Date of Award

Spring 5-23-2015

Document Type

Doctor of Nursing Practice Final Manuscript

Degree Name

Doctor of Nursing Practice

Department

Nursing

First Advisor

Shelley Hawkins, PhD., APRN-BC, FAANP

Second Advisor

Heather Adams, DNP, MSN, CNS-BC-CMSRN

Abstract

Abstract

Purpose: The purpose of this evidenced based practice project was to evaluate the effectiveness of discharge follow-up calls for heart failure (HF) patients recently discharged from a private hospital.

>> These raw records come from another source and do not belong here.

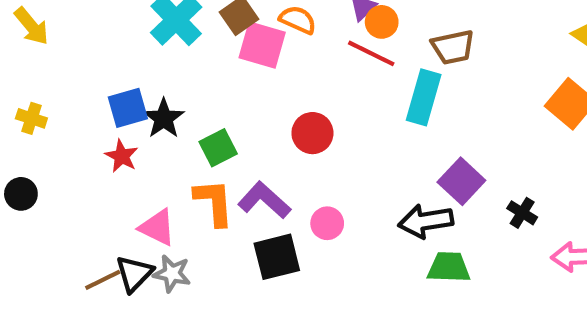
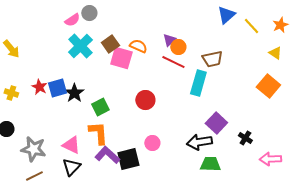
red star: (122, 156) -> (39, 87), moved
purple L-shape: (264, 200) -> (107, 155), moved
black triangle: (134, 274) -> (71, 167), moved
gray star: (172, 274) -> (33, 149), moved, size x1.4
brown line: (103, 280) -> (34, 176), moved

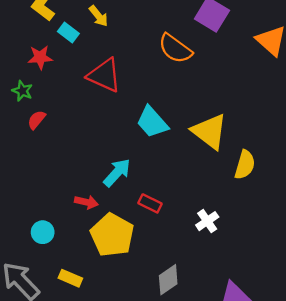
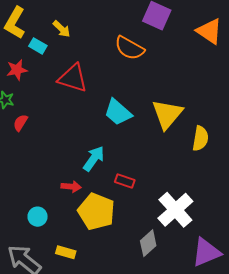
yellow triangle: (210, 131) -> (167, 114), turned 40
white cross: (207, 221) -> (175, 210), moved, size x1.8

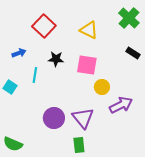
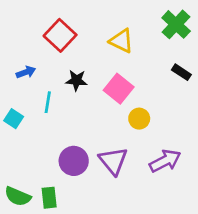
pink square: (87, 65) -> (119, 89), turned 30
purple arrow: (121, 105) -> (165, 161), moved
green rectangle: (79, 145) -> (49, 198), moved

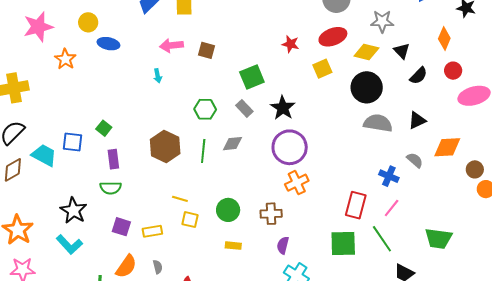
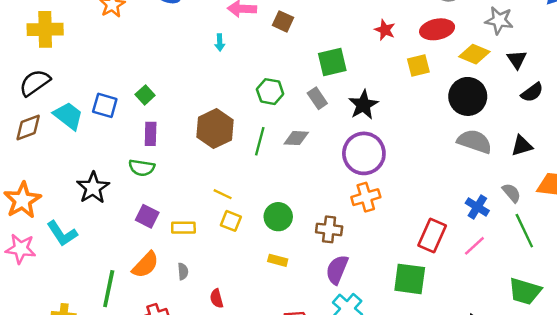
green line: (382, 239) -> (524, 231), moved
cyan L-shape: (69, 244) -> (62, 233), moved
purple semicircle: (283, 245) -> (337, 270), size x1.4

Background: HF is the number one discharge diagnosis among patients 65 years and older. It affects 5.8 million people in the United States. HF admissions total (1) million annually, however, 24% of these patients are readmitted within 30 days of discharge. Re-hospitalizations are associated with high mortality rates and expenditures approximated at $13,000 per patient contributing to the overall annual expenditure of $33.7 billion. In 2012, the Centers for Medicare and Medicaid (CMS) initiated the Hospital Readmission Reduction Program (HRRP) where excessive all cause 30-day readmissions would be accessed a penalty.

Practice Change: HF patients recently discharged were identified. Using a HF callback form, patients were contacted post-discharge at 24-48H, day 10-15, day 20-25, and day 30-31. During each call, data collection focused on clinical measurements including daily weight, patient reports of symptoms of HF exacerbation, as well as education reinforcement pertaining to diet modification and medication compliance.

Results: Outcomes included 1 of 13 study participants were readmitted within 30 days of discharge, a 7.7% readmission rate. In contrast, those participants who were not included in the practice change experienced a 30-day readmission rate of 17% (10 out of 58).

Conclusion/Implications: This intervention should be explored as standard procedure in similar settings. Outcomes resulted in more effective patient self-care management coupled with a reduction in readmissions.